De jongeman hier is beslist benoembaar, vindt Meester Ten Pol, maar de eerste was toch wat rijper, wat bezadigder. Meer geschikt om de verlopen school weer op te bouwen en vertrouwen van de ouders te herwinnen. En een uitstekend onderwijzer!Nee, ook de derde kandidaat moet wel heel erg goed zijn, wil hij de eerste in de schaduw stellen!

Dat is hij blijkbaar niet, wan de volgende dag wordt aan het gemeentebestuur van Hardenberg de heer A. Aalderink ter benoeming voorgedragen. De eerste kandidaat!De tweede gegadigde, de zesentwintigjarige Frederikus aan het Rot, schoolmeester te Diffelen, komt niet in aanmerking.

De Bergentheimse boeren zijn het met de beslissing van de hooggeleerde schoolopziener niet eens. Hoe haalt hij het in zijn hoofd?Hun uitverkoren onderwijzer heeft niet eens de gelegenheid gehad zijn vaardigheden te tonen. Ze dreigen!De nieuw benoemde meester zal bij hen „geen bestaan vinden!” En dat is geen loos dreigement. Het betekent, dat zij zullen weigeren hem te helpen bij zijn werkzaamheden als boer. De meester moet zijn karige inkomsten immers aanvullen met de opbrengst van enkele hem ter beschikking gestelde stukken land. Dat de boeren hem in drukke tijden bij de bewerking hiervan behulpzaam zijn, is tot nu to altijd een vanzelfsprekende plicht geweest. Bij de landerijen hoort een klein boerderijtje, waar de meester mag wonen. Het onderhoud van dit „meesterhuus” berust bij de „boerenschop” en wordt dus voor gezamenlijke rekening uitgevoerd. Verder heeft de schoolmeester van Bergentheim recht op gratis melk en aardappelen, hem door de boeren te verstrekken. Al deze bijzondere voorrechten komen nu op de tocht te staan.

Maar meester Aalderink laat zich niet onder druk zetten. Hij komt toch en begint aan zijn haast onuitvoerbare opdracht. En…hij faalt jammerlijk. De kinderen, die in de boerenschappen in de omgeving ter schole gaan, komen niet terug. Zij die wel komen gedragen zich, hiertoe aangezet door hun ouders, brutaal en onhandelbaar. Hulp bij het werk op het land wordt niet gegeven, om van melk en aardappelen maar te zwijgen. De nieuwe meester, eenzaam in zijn meesterhuis, wordt volkomen aan zichzelf overgelaten. Hij bestaat eenvoudig niet!

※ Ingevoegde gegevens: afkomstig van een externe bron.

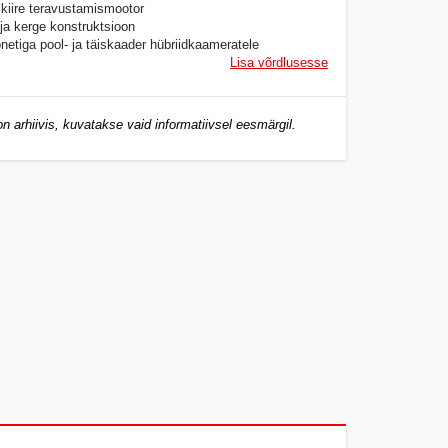
 kiire teravustamismootor
a kerge konstruktsioon
etiga pool- ja täiskaader hübriidkaameratele
Lisa võrdlusesse
n arhiivis, kuvatakse vaid informatiivsel eesmärgil.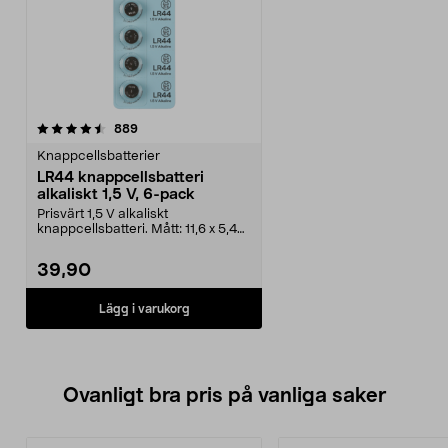
recensioner
889
Knappcellsbatterier
LR44 knappcellsbatteri
alkaliskt 1,5 V, 6-pack
Prisvärt 1,5 V alkaliskt
knappcellsbatteri. Mått: 11,6 x 5,4
mm. LR44 – litet ba...
39,90
Lägg i varukorg
Ovanligt bra pris på vanliga saker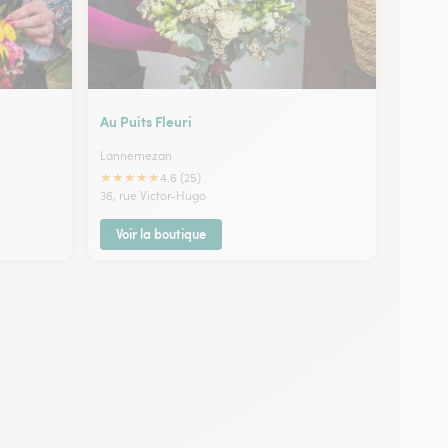
Au Puits Fleuri
Lannemezan
★
★
★
★
★
4.6 (25)
36, rue Victor-Hugo
Voir la boutique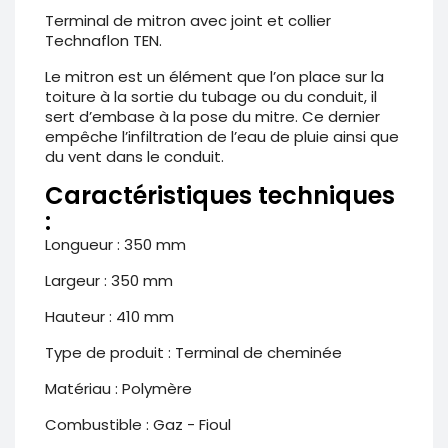
Terminal de mitron avec joint et collier
Technaflon TEN.
Le mitron est un élément que l’on place sur la
toiture à la sortie du tubage ou du conduit, il
sert d’embase à la pose du mitre. Ce dernier
empêche l’infiltration de l’eau de pluie ainsi que
du vent dans le conduit.
Caractéristiques techniques
:
Longueur : 350 mm
Largeur : 350 mm
Hauteur : 410 mm
Type de produit : Terminal de cheminée
Matériau : Polymère
Combustible : Gaz - Fioul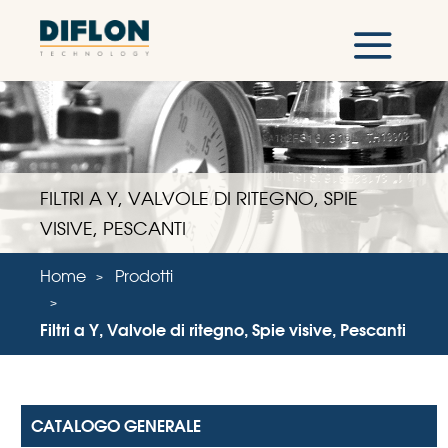
FILTRI A Y, VALVOLE DI RITEGNO, SPIE
VISIVE, PESCANTI
Home
Prodotti
Filtri a Y, Valvole di ritegno, Spie visive, Pescanti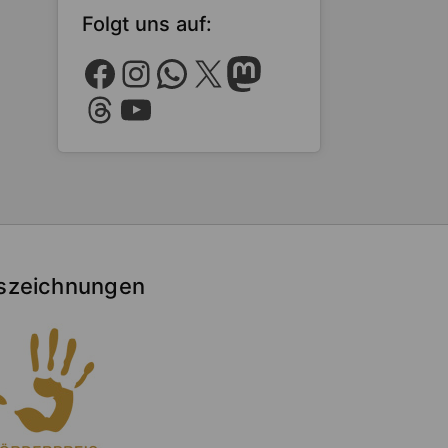
Folgt uns auf:
Facebook
Instagram
WhatsApp
X
Mastodon
Threads
YouTube
szeichnungen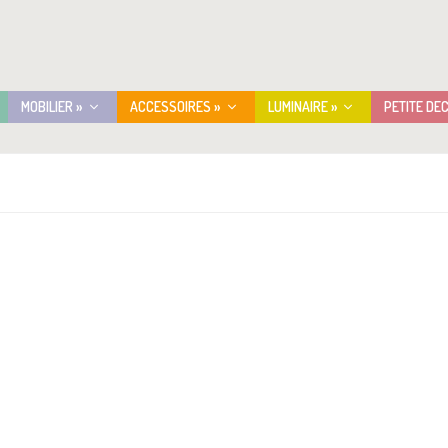
MOBILIER »
ACCESSOIRES »
LUMINAIRE »
PETITE DE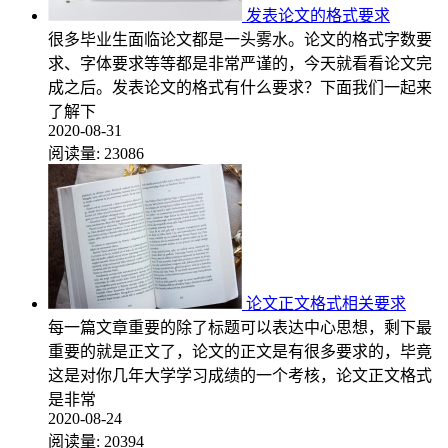
发表论文的格式要求
很多毕业生面临论文都是一头雾水。论文的格式字数要
求、字体要求等等都是非常严谨的，今天就看看论文完
成之后。发表论文的格式有什么要求？下面我们一起来
了解下
2020-08-31
阅读量:
23086
论文正文格式相关要求
每一篇文章重要的除了标题可以表达中心思想，剩下最
重要的就是正文了，论文的正文是有很多要求的，毕竟
这是对你几年大学学习成绩的一个考核，论文正文格式
是非常
2020-08-24
阅读量:
20394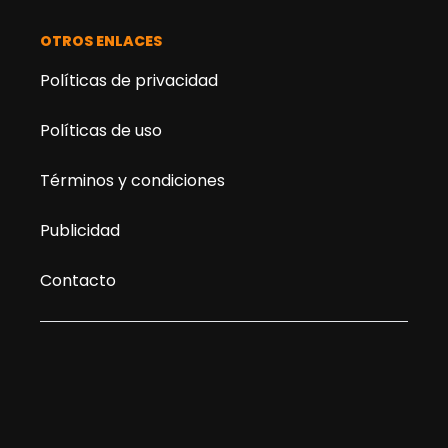
OTROS ENLACES
Políticas de privacidad
Políticas de uso
Términos y condiciones
Publicidad
Contacto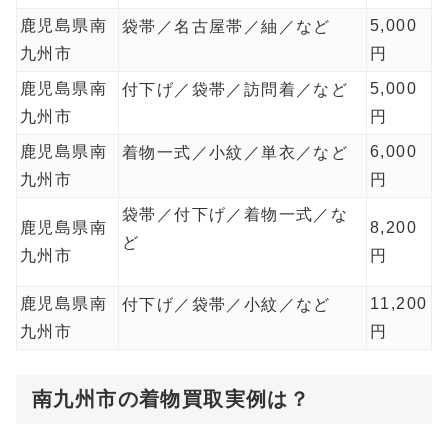
鹿児島県南
5,000
袋帯／名古屋帯／紬／など
九州市
円
鹿児島県南
5,000
付下げ／袋帯／訪問着／など
九州市
円
鹿児島県南
6,000
着物一式／小紋／単衣／など
九州市
円
袋帯／付下げ／着物一式／な
鹿児島県南
8,200
ど
九州市
円
鹿児島県南
11,200
付下げ／袋帯／小紋／など
九州市
円
南九州市の着物買取実例は？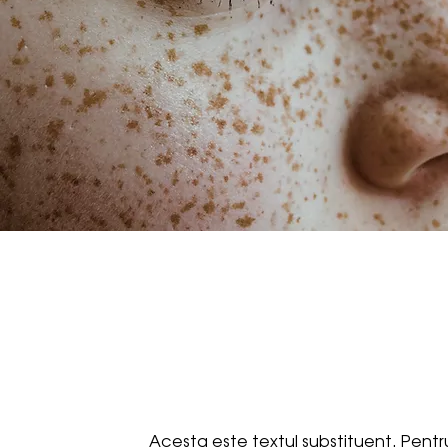
Acesta este textul substituent. Pentru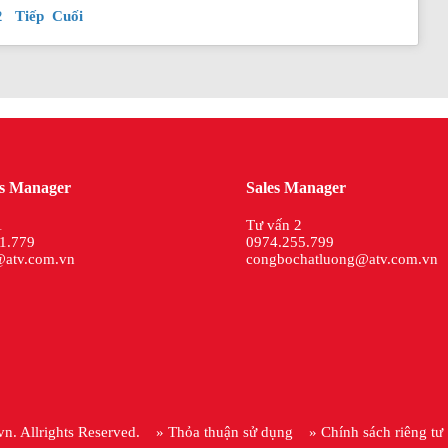
2
Tiếp
Cuối
ss Manager
Sales Manager
1
Tư vấn 2
1.779
0974.255.799
@atv.com.vn
congbochatluong@atv.com.vn
vn
. Allrights Reserved.
» Thỏa thuận sử dụng
» Chính sách riêng tư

Een jaar lang houdt meester Aalderink deze kwelling vol. Dan houdt hij de eer aan zichzelf. Hij neemt vrijwillig ontslag en pakt zijn biezen. Weer zit Bergentheim zonder schoolmeester!

Schoolopziener Ten Pol staat voor een moeilijke beslissing. Moet hij opnieuw een „vergelijkend examen” voor drie kandidaten in deze school houden?Met de voorkeur-meester van de boeren uit Rheeze behoeft hij gelukkig geen rekening meer te houden. Die is inmiddels naar elders vertrokken. Dan denkt hij plotseling terug aan die sympathieke onderwijzer uit Diffelen. Hij gaat eens met hem praten en doet hem het voorstel alsnog naar Bergentheim te komen. Frederikus aan het Rot, zeer vereerd en niet weinig in zijn eigenwaarde gesterkt, hapt toe. Op 15 oktober 1855 wordt hij benoemd. De lastige boerenschap heeft weer een schoolmeester!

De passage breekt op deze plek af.